“All subspecies hang on in only 5% of their historical range.” This 5.5 tonne giant is Asia’s largest land animal – but it could face extinction

“All subspecies hang on in only 5% of their historical range.” This 5.5 tonne giant is Asia’s largest land animal – but it could face extinction

This magnificent mammal is smaller than its African cousins but it’s still the largest land-based animal in Asia. Can you guess what makes them different? It’s not just the size…

Credit: Daniel Lozano Gonzalez/Getty Images


The second largest land mammal on the planet is also the largest land mammal on the Asian continent.

The genus Elephas originated in Sub-Saharan Africa during the Pliocene and spread throughout Africa before emigrating to southern Asia.

The Asian elephant (Elephas maximus), is smaller than its African relatives, with males growing up to 3.5m at the shoulder and weighing in at up to 5.5 tonnes (African elephants grow up to 4m and weigh up to 7 tonnes).

They also have smaller, more rounded ears, a twin-domed head and just one ‘finger’ at the tip of the trunk (African elephants have two).

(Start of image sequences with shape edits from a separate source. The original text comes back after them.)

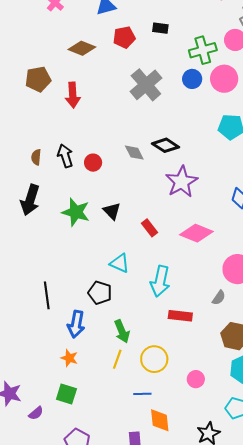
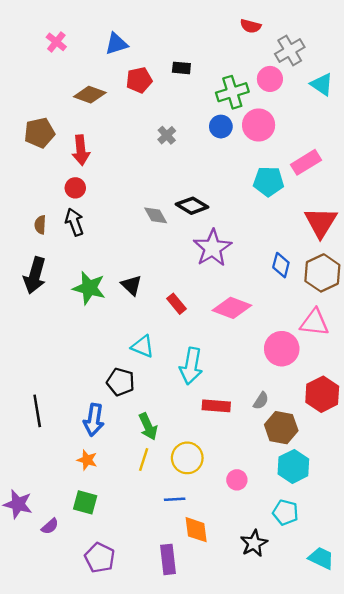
gray cross: (146, 85) -> (167, 135), size x0.5
red circle: (93, 163) -> (75, 188), moved
black line: (47, 295) -> (37, 411), moved
gray semicircle: (219, 298) -> (261, 401), moved

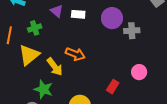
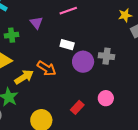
white rectangle: (78, 14) -> (67, 45), moved
purple circle: (112, 18) -> (83, 62), moved
yellow arrow: (55, 67) -> (24, 77), turned -96

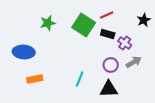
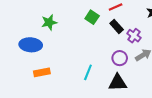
green star: (48, 23) -> (49, 22), moved
green square: (84, 25) -> (92, 17), size x0.6
black rectangle: (108, 34) -> (117, 26), turned 32

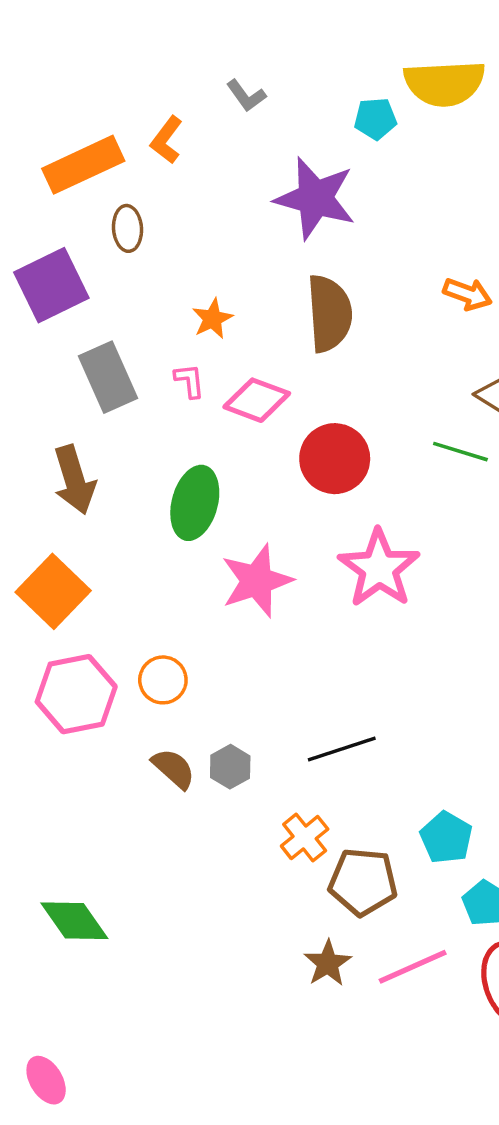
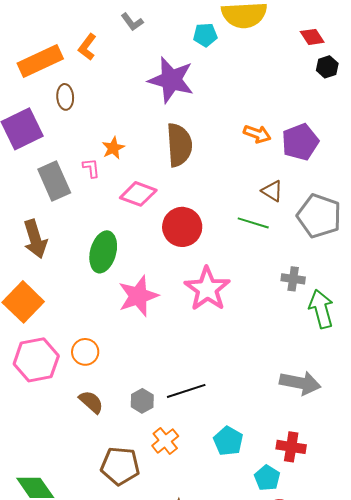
pink L-shape: (189, 381) -> (91, 168), moved
gray hexagon: (230, 767) -> (142, 401), moved
cyan pentagon: (446, 838) -> (228, 441), moved
brown pentagon: (363, 882) -> (120, 466), moved

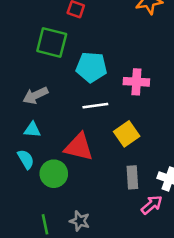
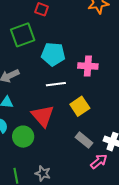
green square: (52, 42) -> (23, 35), turned -35
red triangle: (79, 147) -> (43, 116), turned 35
gray rectangle: (132, 177) -> (84, 140), turned -48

Asian elephants use their trunks as an exploration superpower – smelling, breathing, trumpeting, drinking and grabbing things. These versatile trunks are equally capable of brute force (pushing over a tree to reach leaves on the upper branches) or performing a delicate task such as manipulating a morsel of food using the ‘finger’ at the tip.

They also touch trunks to reassure each other, the equivalent of a hug, say experts. This extraordinary ‘nose’ has more than 40,000 muscles (the human body has just 600+).

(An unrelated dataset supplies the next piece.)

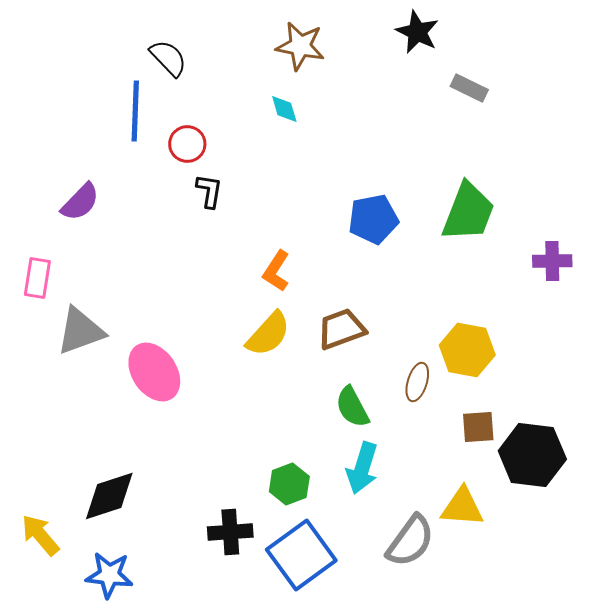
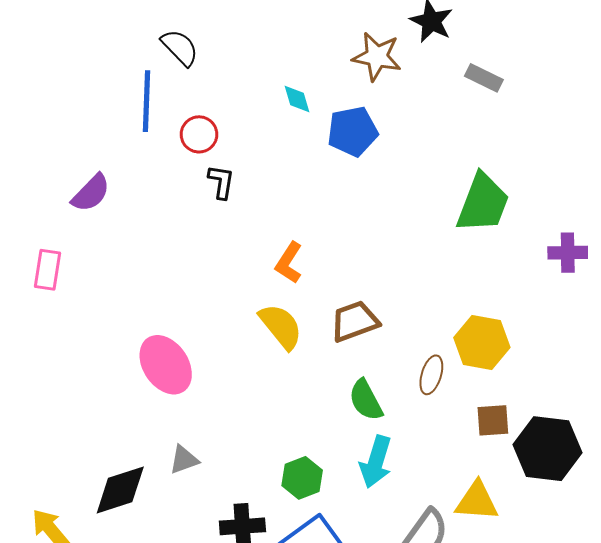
brown star: (300, 46) -> (377, 57), moved
blue pentagon: (373, 219) -> (353, 131), moved
gray triangle: (80, 331) -> (184, 460), moved, size x0.6
yellow semicircle: (268, 334) -> (281, 326), turned -81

There’s a difference in the tusks, too. Female Asian elephants don’t have them, instead growing rudimentary tusks, called ‘tushes’. Some male Asian elephants never grow tusks.

Asian elephants vary in size and there are three recognised subspecies – Indian, Sumatran and Sri Lankan (the largest).

There is also the Borneo pygmy elephant, endemic to the island, that stands at 2.5–3m tall at the shoulder.

Asian elephants inhabit dry to wet forest and grassland habitats in 13 range countries spanning South and Southeast Asia.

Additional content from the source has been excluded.